This article is for PI attorneys whose remote-deposition practice is mature enough to have encountered the edge cases — the witness who joins from a coffee shop, the defense attorney who insists on keeping the camera off during breaks, the dispute over recording — and who want a current read on where the practice has settled.

What Resolution 505 Actually Recommends

Resolution 505 is short — eleven principles, each followed by brief explanatory commentary — but its recommendations cluster into four areas:

Technology competence. Attorneys are expected to be competent in the technology used for remote depositions. The resolution echoes the broader trend in legal ethics — captured in the 2012 amendment to Model Rule 1.1 comment 8 — that technological competence is now part of competent representation. For remote depositions specifically, this includes understanding the platform's recording capabilities, screen-sharing limitations, breakout-room functions, and security features.

Identity verification. The resolution recommends verifying the identity of all participants, particularly the witness, at the start of the proceeding. The default protocol most experienced attorneys now follow includes photo ID verification on camera, an on-the-record statement of the witness's identity, and confirmation that the witness understands they are testifying under oath.

Security and confidentiality. Resolution 505 emphasizes that platforms must protect the confidentiality of the proceeding, that unauthorized recording must be prevented, and that participants must be confirmed to be in secure locations.
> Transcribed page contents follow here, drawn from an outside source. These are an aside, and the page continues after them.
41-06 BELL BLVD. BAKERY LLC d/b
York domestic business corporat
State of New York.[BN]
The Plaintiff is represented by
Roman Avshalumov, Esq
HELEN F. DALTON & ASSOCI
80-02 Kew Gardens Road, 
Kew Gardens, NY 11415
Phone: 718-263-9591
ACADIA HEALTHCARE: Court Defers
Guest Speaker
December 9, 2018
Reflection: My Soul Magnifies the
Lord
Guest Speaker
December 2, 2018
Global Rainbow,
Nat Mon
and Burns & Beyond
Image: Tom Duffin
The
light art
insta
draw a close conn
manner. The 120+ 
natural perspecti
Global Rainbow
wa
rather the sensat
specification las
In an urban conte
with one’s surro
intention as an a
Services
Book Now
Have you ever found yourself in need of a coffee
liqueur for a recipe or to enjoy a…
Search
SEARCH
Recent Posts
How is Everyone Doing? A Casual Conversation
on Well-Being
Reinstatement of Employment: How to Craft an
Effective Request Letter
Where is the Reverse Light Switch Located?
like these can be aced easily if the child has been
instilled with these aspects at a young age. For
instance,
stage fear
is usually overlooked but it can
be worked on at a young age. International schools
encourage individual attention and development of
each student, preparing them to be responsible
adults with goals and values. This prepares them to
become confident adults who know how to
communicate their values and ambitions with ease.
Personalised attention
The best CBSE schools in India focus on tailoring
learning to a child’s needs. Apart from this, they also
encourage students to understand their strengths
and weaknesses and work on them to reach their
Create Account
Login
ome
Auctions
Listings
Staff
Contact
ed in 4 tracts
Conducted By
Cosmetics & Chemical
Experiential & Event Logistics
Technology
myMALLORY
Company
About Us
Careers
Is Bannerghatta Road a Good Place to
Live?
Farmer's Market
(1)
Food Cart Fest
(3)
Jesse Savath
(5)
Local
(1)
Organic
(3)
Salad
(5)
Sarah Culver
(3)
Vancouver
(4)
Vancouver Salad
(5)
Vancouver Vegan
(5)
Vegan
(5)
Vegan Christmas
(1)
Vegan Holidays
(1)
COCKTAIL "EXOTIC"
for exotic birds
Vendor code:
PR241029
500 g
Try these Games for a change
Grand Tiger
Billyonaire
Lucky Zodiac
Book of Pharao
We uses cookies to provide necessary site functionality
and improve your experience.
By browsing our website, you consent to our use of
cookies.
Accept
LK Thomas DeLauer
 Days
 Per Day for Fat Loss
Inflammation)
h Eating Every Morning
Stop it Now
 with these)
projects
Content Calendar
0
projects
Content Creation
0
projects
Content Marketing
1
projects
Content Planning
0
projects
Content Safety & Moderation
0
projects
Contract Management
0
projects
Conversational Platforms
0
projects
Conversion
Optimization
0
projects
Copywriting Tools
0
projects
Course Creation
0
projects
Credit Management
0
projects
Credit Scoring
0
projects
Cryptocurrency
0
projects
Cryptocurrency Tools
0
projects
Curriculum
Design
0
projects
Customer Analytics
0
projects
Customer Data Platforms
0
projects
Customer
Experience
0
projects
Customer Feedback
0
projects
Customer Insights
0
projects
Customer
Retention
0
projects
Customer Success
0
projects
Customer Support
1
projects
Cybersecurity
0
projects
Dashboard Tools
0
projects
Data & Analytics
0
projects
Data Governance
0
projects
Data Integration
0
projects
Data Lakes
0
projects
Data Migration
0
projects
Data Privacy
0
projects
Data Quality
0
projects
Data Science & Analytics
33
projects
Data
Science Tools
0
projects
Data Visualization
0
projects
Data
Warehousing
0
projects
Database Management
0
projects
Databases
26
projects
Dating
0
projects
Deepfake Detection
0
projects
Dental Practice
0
Various professional liability carriers have endorsed similar protocols, and some have begun making them effectively mandatory through their underwriting requirements.

Conduct of the deposition. The resolution addresses concerns about coaching, witness preparation, and the unique procedural questions that arise when participants are not in the same physical space — including stipulations or on-the-record statements about communications during breaks.

The resolution explicitly leaves jurisdictional rules to the jurisdictions. It is a baseline for best practice, not a uniform standard with enforcement mechanisms. Its practical force lies in the fact that opposing counsel, courts, and discovery referees now routinely treat it as the reference document when disputes arise.

Identity Verification: What the Record Should Show

Identity verification, as a practical matter, is now where many disputes begin. The defensible protocol — the one that a court asked to rule on a later dispute about who actually testified will find sufficient — has three components.

First, a visual identification at the start. The witness shows photo ID on camera, the court reporter notes the identification on the record, and the document is briefly captured (without zooming in to expose sensitive identifying numbers). Some practitioners ask the court reporter to retain a screenshot in the litigation support file; others rely on the verbal record.

Second, an on-the-record statement of identity, including the witness's full legal name, date of birth, and current address. This is the standard the court reporter administers as part of the oath.

Third, a room check. The questioning attorney asks the witness to confirm that they are alone in the room, to identify any electronic devices that are powered on, and to commit on the record to not communicating with anyone (including counsel) during the substantive portion of the deposition.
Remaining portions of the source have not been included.